Para pakar di bidang indikasi geografis akan menyampaikan makalah mereka pada forum nasional tersebut. Para pembicara berasal dari WIPO, CIRAD, Australia, sedangkan dari dalam negeri antara lain Kementerian Pertanian, Kementerian Kelautan dan Perikanan.
Pembicara dari The World Intelelctual Property Organization (WIPO) akan membicarakan isu terkini perkembangan indikasi geografis. Sedangkan pembicara dari Centre de Cooperation Internationale en Recherche Agronomigue pour le Development/CIRAD (Prancis) akan mengupas pengalaman dari berbagai negara tentang pentingngya indikasi geografis sebagai alat pemasaran. Pembicara dari Australia akan mengupas pengalaman Australia dalam praktek perlindungan indikasi geografis di negaranya.
Saky Septiono, Kasi Pemeriksaan Formalitas Indikasi Geografis, Direktorat Merek Ditjen Hak Kekayaan Intelektual Kementerian Hukum dan HAM pernah mengatakan bahwa Indonesia memiliki banyak produk perkebunan dan hasil kerajinan yang memiliki cirikhas dan karakteristik khusus yang tersebar di bebabagai daerah seluruh wilayah Indonesia.

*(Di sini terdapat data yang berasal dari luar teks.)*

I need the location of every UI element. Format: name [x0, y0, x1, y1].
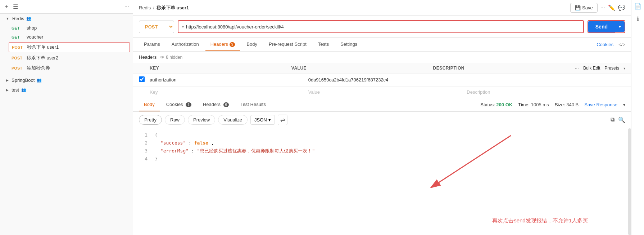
sidebar: ＋ ☰ ··· ▼ Redis 👥 GET shop GET voucher P… — [0, 0, 133, 235]
annotation-text: 再次点击send发现报错，不允许1人多买 — [492, 217, 588, 223]
response-tab-test-results[interactable]: Test Results — [235, 98, 271, 111]
chevron-down-icon: ▼ — [6, 17, 9, 21]
add-icon[interactable]: ＋ — [4, 3, 9, 10]
save-button[interactable]: 💾 Save — [570, 3, 597, 13]
collection-redis[interactable]: ▼ Redis 👥 — [0, 14, 133, 23]
response-tab-headers[interactable]: Headers 6 — [198, 98, 234, 111]
eye-icon: 👁 — [160, 55, 164, 60]
chevron-right-icon: ▶ — [6, 88, 9, 92]
collection-springboot[interactable]: ▶ SpringBoot 👥 — [0, 75, 133, 85]
main-topbar: Redis / 秒杀下单 user1 💾 Save ··· ✏️ 💬 — [133, 0, 631, 16]
table-empty-row: Key Value Description — [133, 87, 631, 98]
value-cell[interactable]: 0da91650ca2b4fd1a706219f687232c4 — [308, 77, 467, 83]
headers-row: Headers 👁 8 hidden — [139, 54, 625, 60]
request-item-post-seckill-user2[interactable]: POST 秒杀下单 user2 — [0, 53, 133, 63]
presets-chevron-icon: ▾ — [623, 66, 625, 70]
save-response-link[interactable]: Save Response — [584, 102, 617, 107]
team-icon: 👥 — [26, 16, 31, 21]
request-item-get-voucher[interactable]: GET voucher — [0, 32, 133, 41]
table-row: authorization 0da91650ca2b4fd1a706219f68… — [133, 74, 631, 87]
method-badge-post: POST — [12, 56, 24, 60]
tab-settings[interactable]: Settings — [335, 38, 362, 51]
json-line-2: 2 "success" : false , — [139, 139, 625, 147]
preview-button[interactable]: Preview — [188, 115, 215, 125]
code-icon[interactable]: </> — [618, 42, 625, 47]
tab-pre-request-script[interactable]: Pre-request Script — [264, 38, 312, 51]
send-button-wrapper: Send ▾ — [588, 20, 625, 33]
url-input-wrapper: ▾ — [178, 20, 584, 33]
annotation-area: 再次点击send发现报错，不允许1人多买 — [492, 217, 588, 224]
headers-resp-count-badge: 6 — [223, 102, 229, 107]
key-cell[interactable]: authorization — [150, 77, 308, 83]
request-item-post-add-voucher[interactable]: POST 添加秒杀券 — [0, 63, 133, 73]
json-line-4: 4 } — [139, 155, 625, 163]
request-item-post-seckill-user1[interactable]: POST 秒杀下单 user1 — [9, 42, 130, 52]
copy-icon[interactable]: ⧉ — [611, 116, 614, 123]
json-line-1: 1 { — [139, 131, 625, 139]
tab-params[interactable]: Params — [139, 38, 165, 51]
tab-authorization[interactable]: Authorization — [167, 38, 204, 51]
breadcrumb: Redis / 秒杀下单 user1 — [139, 5, 567, 11]
scrollbar[interactable] — [628, 128, 631, 235]
search-icon[interactable]: 🔍 — [618, 116, 625, 123]
main-content: Redis / 秒杀下单 user1 💾 Save ··· ✏️ 💬 POST … — [133, 0, 631, 235]
topbar-actions: 💾 Save ··· ✏️ 💬 — [570, 3, 625, 13]
hidden-badge[interactable]: 👁 8 hidden — [160, 55, 182, 60]
col-value-header: VALUE — [291, 66, 433, 71]
format-select[interactable]: JSON ▾ — [250, 115, 275, 125]
method-badge-post: POST — [12, 45, 24, 49]
response-icons: ⧉ 🔍 — [611, 116, 625, 123]
headers-label: Headers — [139, 54, 157, 60]
request-bar: POST GET PUT DELETE ▾ Send ▾ — [133, 16, 631, 38]
empty-value[interactable]: Value — [308, 89, 467, 95]
pretty-button[interactable]: Pretty — [139, 115, 162, 125]
filter-icon[interactable]: ☰ — [13, 3, 18, 10]
collection-test[interactable]: ▶ test 👥 — [0, 85, 133, 95]
empty-key[interactable]: Key — [150, 89, 308, 95]
right-sidebar-info-icon[interactable]: ℹ — [637, 15, 639, 22]
send-button-group: Send ▾ — [588, 21, 625, 32]
response-toolbar: Pretty Raw Preview Visualize JSON ▾ ⇌ ⧉ … — [133, 112, 631, 128]
collection-name: SpringBoot — [12, 77, 35, 83]
sidebar-dots-icon[interactable]: ··· — [124, 4, 129, 10]
checkbox-cell — [139, 76, 150, 83]
comment-icon[interactable]: 💬 — [618, 4, 625, 11]
request-name: 添加秒杀券 — [27, 65, 50, 71]
bulk-edit-button[interactable]: Bulk Edit — [583, 66, 600, 71]
topbar-dots-icon[interactable]: ··· — [600, 5, 605, 11]
table-dots-icon[interactable]: ··· — [575, 65, 579, 71]
tab-body[interactable]: Body — [241, 38, 262, 51]
json-line-3: 3 "errorMsg" : "您已经购买过该优惠券，优惠券限制每人仅购买一次！… — [139, 147, 625, 155]
chevron-right-icon: ▶ — [6, 78, 9, 82]
visualize-button[interactable]: Visualize — [218, 115, 248, 125]
col-actions: ··· Bulk Edit Presets ▾ — [575, 65, 625, 71]
raw-button[interactable]: Raw — [165, 115, 185, 125]
method-badge-post: POST — [12, 66, 24, 70]
filter-icon[interactable]: ⇌ — [278, 115, 287, 125]
response-tab-body[interactable]: Body — [139, 98, 160, 111]
right-sidebar: 📄 ℹ — [631, 0, 644, 235]
presets-button[interactable]: Presets — [604, 66, 619, 71]
response-tab-cookies[interactable]: Cookies 1 — [161, 98, 196, 111]
edit-icon[interactable]: ✏️ — [608, 4, 615, 11]
request-item-get-shop[interactable]: GET shop — [0, 23, 133, 32]
collection-name: test — [12, 87, 19, 93]
col-desc-header: DESCRIPTION — [433, 66, 575, 71]
save-response-chevron[interactable]: ▾ — [623, 102, 625, 107]
request-name: 秒杀下单 user1 — [27, 44, 59, 50]
method-select[interactable]: POST GET PUT DELETE — [139, 21, 174, 33]
breadcrumb-current: 秒杀下单 user1 — [157, 5, 189, 11]
headers-count-badge: 9 — [230, 42, 235, 47]
row-checkbox[interactable] — [139, 76, 145, 82]
tab-tests[interactable]: Tests — [313, 38, 334, 51]
status-ok: 200 OK — [496, 102, 512, 107]
response-body: 1 { 2 "success" : false , 3 "errorMsg" — [133, 128, 631, 235]
send-button[interactable]: Send — [588, 21, 615, 32]
tab-headers[interactable]: Headers9 — [205, 38, 240, 51]
empty-desc[interactable]: Description — [467, 89, 625, 95]
request-name: voucher — [27, 34, 43, 40]
url-input[interactable] — [186, 24, 580, 30]
cookies-link[interactable]: Cookies — [597, 42, 613, 47]
send-dropdown-button[interactable]: ▾ — [615, 21, 625, 32]
right-sidebar-note-icon[interactable]: 📄 — [634, 3, 641, 10]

Produk tersebut, menurut Saky, belum tergarap dengan baik, sehingga banyak daerah belum mendaftarkannya. Saky mengatakan banyak faktor penyebab daerah belum mendaftarkan produk berindikasi geografis, misalnya daerah tidak mengetahui adanya pendafataran indikasi geografis.
Selain itu, sosialisasi masih kurang dan belum menjangkau seluruh daerah potensi penghasil produk indikasi geografis.
Mereka juga mungkin bertanya untuk apa pentingnya dan arti pendaftaran bagi mereka. Indonesia masih tertinggal bila dibandingakn dengan Malaysia yang sudah menerbitkan banyak seritifkat produk indikasi geografis, begitu juga dengan India.
Menurut data India Intellectual Property Office, sejak 2003 hingga akhir tahun 2009, negara tersebut sudah memiliki sebanyak 45 produk indikasi geografis terdaftar seperti basmati (beras).
Sedangkan di Malaysia, menurut Malaysia Intellectual Property Office, sejak 2003, negara tetangga tersebut sudah memiliki sembilan produk indikasi geografis yang terdaftar.
Menurut Saky, pendaftaran produk indikasi geografis akan memberikan nilai tambah dan keuntungan kepada para stake holders yang terlibat seperti petani dan eksportir. Selain itu, katanya, pendaftaran produk berindikasi geografis itu juga merupakan bagian dari strategi marketing, sehingga produknya bisa lebih mahal dari produk sejenis.